Pregnant workers did have some protections prior to the PWFA, but they were limited. Under Title VII, passed in 1964, employers were not allowed to discriminate based on sex. However, sex isn’t the same thing as the condition of pregnancy, and Title VII was amended in the 1970s to cover discrimination based on pregnancy, childbirth and pregnancy-related medical conditions.

For workplace accommodations, pregnant workers previously relied on the Americans with Disabilities Act, passed in 1990, which gave workers with disabilities the opportunities to seek accommodations. However, pregnancy, while associated with medical conditions that can cause disability, isn’t a disability by itself.

For some pregnant workers, it’s hard to make a case for a disability through the ADA, says Kwabena Owusu-Koduah, an associate at the Law Firm of J.W. Stafford, which specializes in employment law in Maryland and Washington, D.C.

Owusu-Koduah had a case where a pregnant grocery store worker was unable to stand for extended periods of time, and she had a parking spot far away from the store’s entrance. She did not file a complaint through the ADA and did not receive a note from her doctor about accommodations for her condition. There was a chance she could have been forced to take leave with lower or no pay.

“The PWFA would have helped us in the sense that it would have been another claim where we could have said, ‘Hey, by the mere fact that she’s pregnant, she has these
limitations,’” Owuwu-Koduah says.

According to the attorney, Maryland has the Fair Employment Practices Act and Title XX, but both resemble federal laws in place providing workplace protections. Generally, Washington, D.C. has wider protections in place regarding pregnant workers’ rights, he says.

The PWFA cuts out much of the bureaucracy and administrative tasks needed to receive accommodations.

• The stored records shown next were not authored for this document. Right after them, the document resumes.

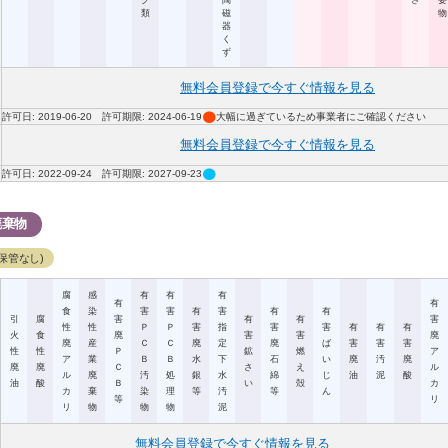
ク
陶
さ
要
類
磁
物
器
く
ず
無料会員登録で今すぐ情報を見る
circle
許可日: 2019-06-20 許可期限: 2024-06-19
大幅に過ぎているため事業者にご確認ください
無料会員登録で今すぐ情報を見る
circle
許可日: 2022-09-24 許可期限: 2027-09-23
廃棄物
保管なし)
腐
感
有
有
有
有
有
食
染
害
害
有
害
有
有
引
腐
害
有
有
害
性
性
Ｐ
Ｐ
害
指
害
害
有
有
有
火
食
廃
害
害
廃
廃
産
Ｃ
Ｃ
廃
定
廃
ば
害
害
害
性
性
Ｐ
鉱
燃
ア
ア
業
Ｂ
Ｂ
水
下
石
い
廃
汚
廃
廃
廃
Ｃ
さ
え
ル
ル
廃
汚
処
銀
水
綿
じ
油
泥
酸
油
酸
Ｂ
い
殻
カ
カ
棄
染
理
等
汚
等
ん
等
リ
リ
物
物
物
泥
無料会員登録で今すぐ情報を見る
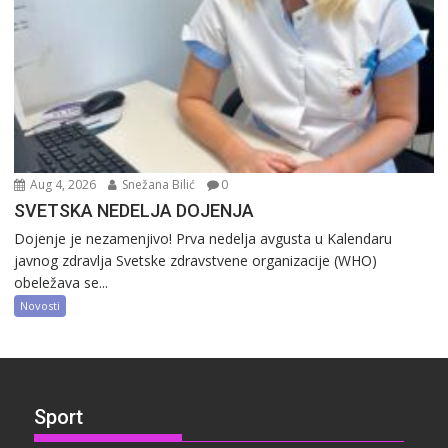
Aug 4, 2026
Snežana Bilić
0
SVETSKA NEDELJA DOJENJA
Dojenje je nezamenjivo! Prva nedelja avgusta u Kalendaru
javnog zdravlja Svetske zdravstvene organizacije (WHO)
obeležava se...
Novosti
Sport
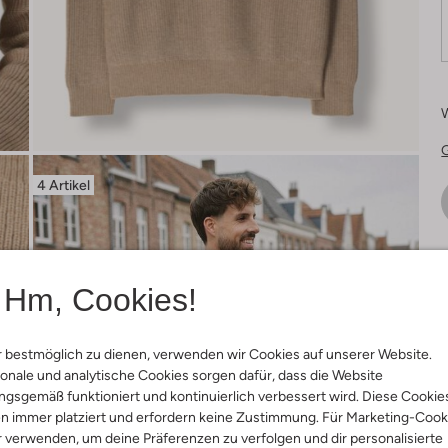
4 Artikel
Ä
Hm, Cookies!
 bestmöglich zu dienen, verwenden wir Cookies auf unserer Website.
onale und analytische Cookies sorgen dafür, dass die Website
gsgemäß funktioniert und kontinuierlich verbessert wird. Diese Cookie
n immer platziert und erfordern keine Zustimmung. Für Marketing-Cook
r verwenden, um deine Präferenzen zu verfolgen und dir personalisierte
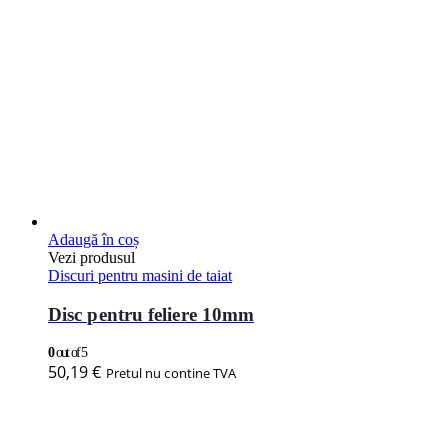
Adaugă în coș
Vezi produsul
Discuri pentru masini de taiat
Disc pentru feliere 10mm
0
out of 5
50,19
€
Pretul nu contine TVA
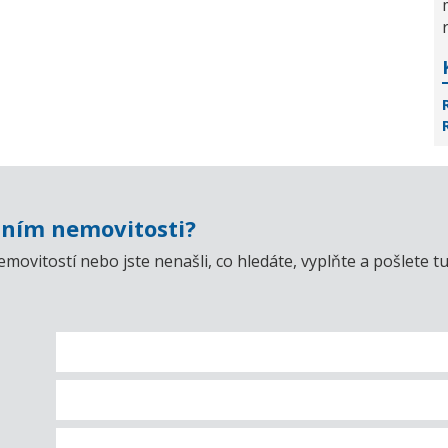
ním nemovitosti?
emovitostí nebo jste nenašli, co hledáte, vyplňte a pošlet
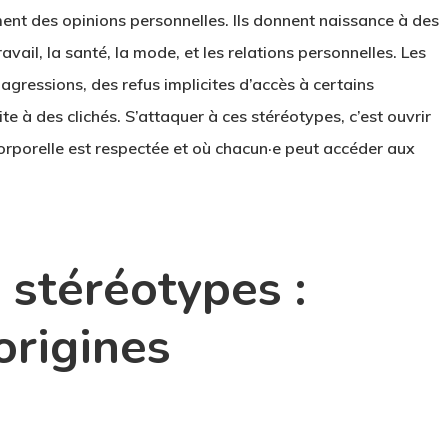
ment des opinions personnelles. Ils donnent naissance à des
ravail, la santé, la mode, et les relations personnelles. Les
gressions, des refus implicites d’accès à certains
e à des clichés. S’attaquer à ces stéréotypes, c’est ouvrir
 corporelle est respectée et où chacun·e peut accéder aux
stéréotypes :
origines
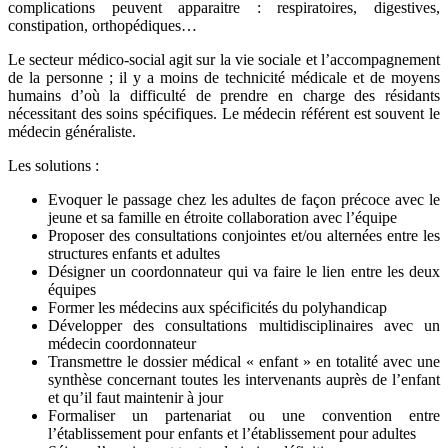
complications peuvent apparaitre : respiratoires, digestives,
constipation, orthopédiques…
Le secteur médico-social agit sur la vie sociale et l’accompagnement
de la personne ; il y a moins de technicité médicale et de moyens
humains d’où la difficulté de prendre en charge des résidants
nécessitant des soins spécifiques. Le médecin référent est souvent le
médecin généraliste.
Les solutions :
Evoquer le passage chez les adultes de façon précoce avec le
jeune et sa famille en étroite collaboration avec l’équipe
Proposer des consultations conjointes et/ou alternées entre les
structures enfants et adultes
Désigner un coordonnateur qui va faire le lien entre les deux
équipes
Former les médecins aux spécificités du polyhandicap
Développer des consultations multidisciplinaires avec un
médecin coordonnateur
Transmettre le dossier médical « enfant » en totalité avec une
synthèse concernant toutes les intervenants auprès de l’enfant
et qu’il faut maintenir à jour
Formaliser un partenariat ou une convention entre
l’établissement pour enfants et l’établissement pour adultes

What are some limitations of the PWFA?

The PWFA applies to “covered” employers, which means those in the public or private sector that have 15 or more employees. It also applies to “Congress, Federal agencies, employment agencies, and labor organizations,” according to the EEOC.

“Very small employers are not covered by this,” Tejani says. Neither are independent contract workers.

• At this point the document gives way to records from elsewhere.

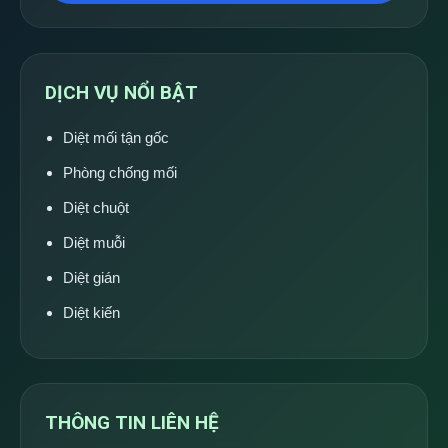
DỊCH VỤ NỔI BẬT
Diệt mối tận gốc
Phòng chống mối
Diệt chuột
Diệt muỗi
Diệt gián
Diệt kiến
THÔNG TIN LIÊN HỆ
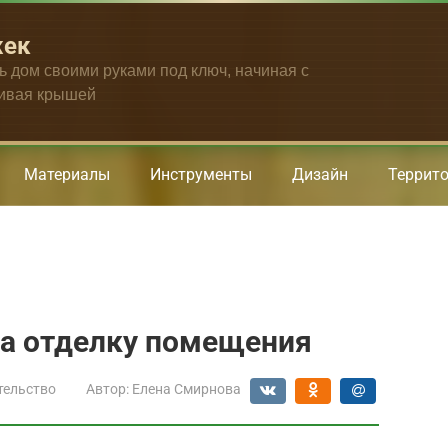
жек
ть дом своими руками под ключ, начиная с
чивая крышей
Материалы
Инструменты
Дизайн
Террит
на отделку помещения
тельство
Автор:
Елена Смирнова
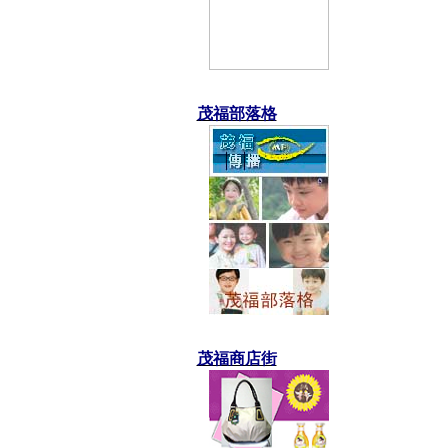
茂福部落格
茂福商店街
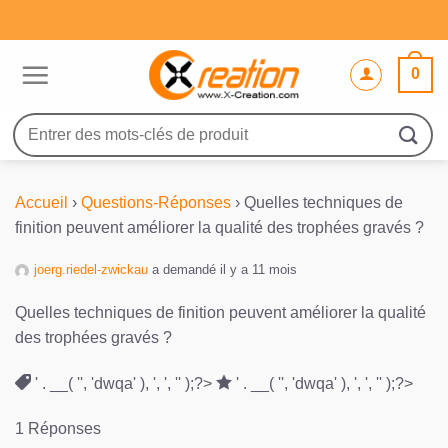
Passer
au
contenu
0
Recherche
pour :
Accueil
›
Questions-Réponses
›
Quelles techniques de
finition peuvent améliorer la qualité des trophées gravés ?
joerg.riedel-zwickau
a demandé il y a 11 mois
Quelles techniques de finition peuvent améliorer la qualité
des trophées gravés ?
' . __( '', 'dwqa' ), ', ', '' );?>
' . __( '', 'dwqa' ), ', ', '' );?>
1 Réponses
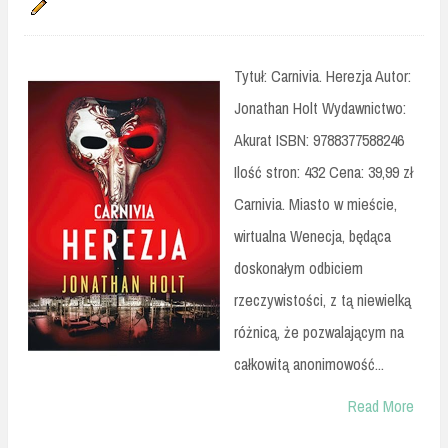
Tytuł: Carnivia. Herezja Autor:
Jonathan Holt Wydawnictwo:
Akurat ISBN: 9788377588246
Ilość stron: 432 Cena: 39,99 zł
Carnivia. Miasto w mieście,
wirtualna Wenecja, będąca
doskonałym odbiciem
rzeczywistości, z tą niewielką
różnicą, że pozwalającym na
całkowitą anonimowość...
Read More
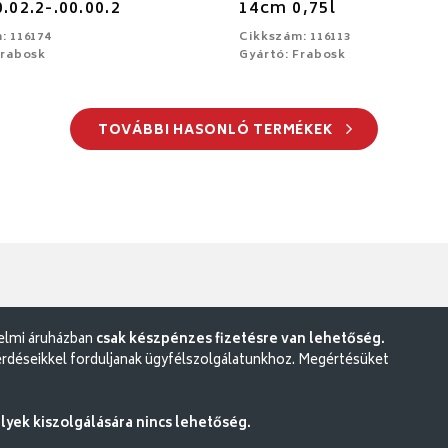
.02.2-.00.00.2
14cm 0,75l
: 116174
Cikkszám: 116113
Frabosk
Gyártó: Frabosk
TOVÁBBI HASONLÓ TERMÉKEK
delmi áruházban
csak készpénzes fizetésre van lehetőség.
rdéseikkel forduljanak ügyfélszolgálatunkhoz. Megértésüket
ek kiszolgálására nincs lehetőség.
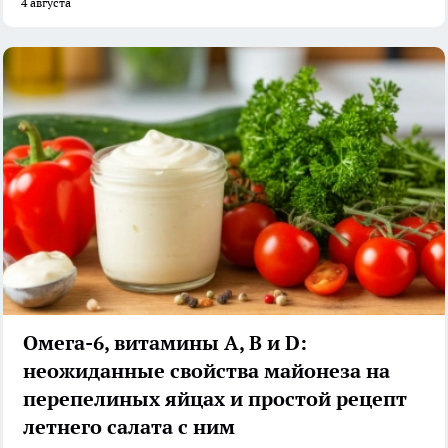
4 августа
Омега-6, витамины А, В и D:
неожиданные свойства майонеза на
перепелиных яйцах и простой рецепт
летнего салата с ним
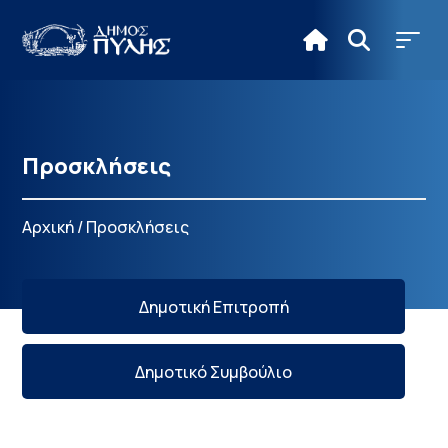
Προσκλήσεις
Αρχική
/
Προσκλήσεις
Δημοτική Επιτροπή
Δημοτικό Συμβούλιο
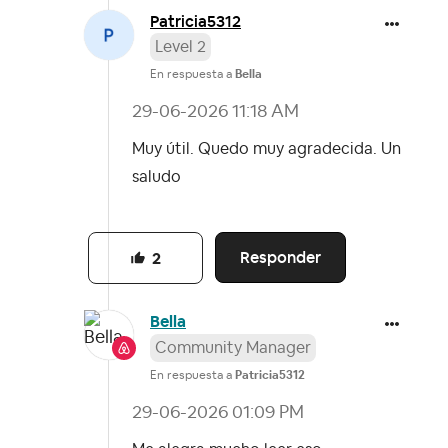
Patricia5312
Level 2
En respuesta a
Bella
‎29-06-2026
11:18 AM
Muy útil. Quedo muy agradecida. Un
saludo
Responder
2
Bella
Community Manager
En respuesta a
Patricia5312
‎29-06-2026
01:09 PM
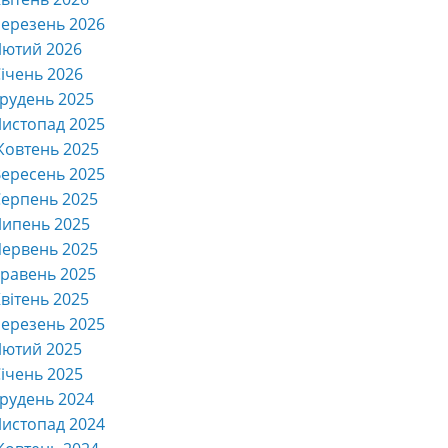
ерезень 2026
Лютий 2026
ічень 2026
рудень 2025
истопад 2025
Жовтень 2025
ересень 2025
ерпень 2025
Липень 2025
ервень 2025
равень 2025
вітень 2025
ерезень 2025
Лютий 2025
ічень 2025
рудень 2024
истопад 2024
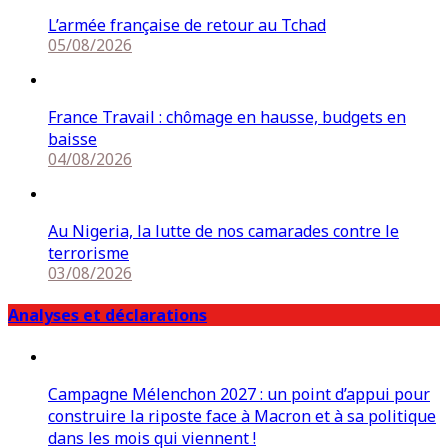
L’armée française de retour au Tchad
05/08/2026
France Travail : chômage en hausse, budgets en
baisse
04/08/2026
Au Nigeria, la lutte de nos camarades contre le
terrorisme
03/08/2026
Analyses et déclarations
Campagne Mélenchon 2027 : un point d’appui pour
construire la riposte face à Macron et à sa politique
dans les mois qui viennent !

How does someone invoke the PWFA?

Pregnant workers do not have to explicitly mention the PWFA when requesting accommodations in the workplace. They simply need to state their requests, underlying the importance of workers advocating for themselves.

“Always advocate for yourself,” Graham adds. “You don’t want to get into a situation where it could have been something simple that you took care of yourself or that you were able to do to keep you from having a serious issue.”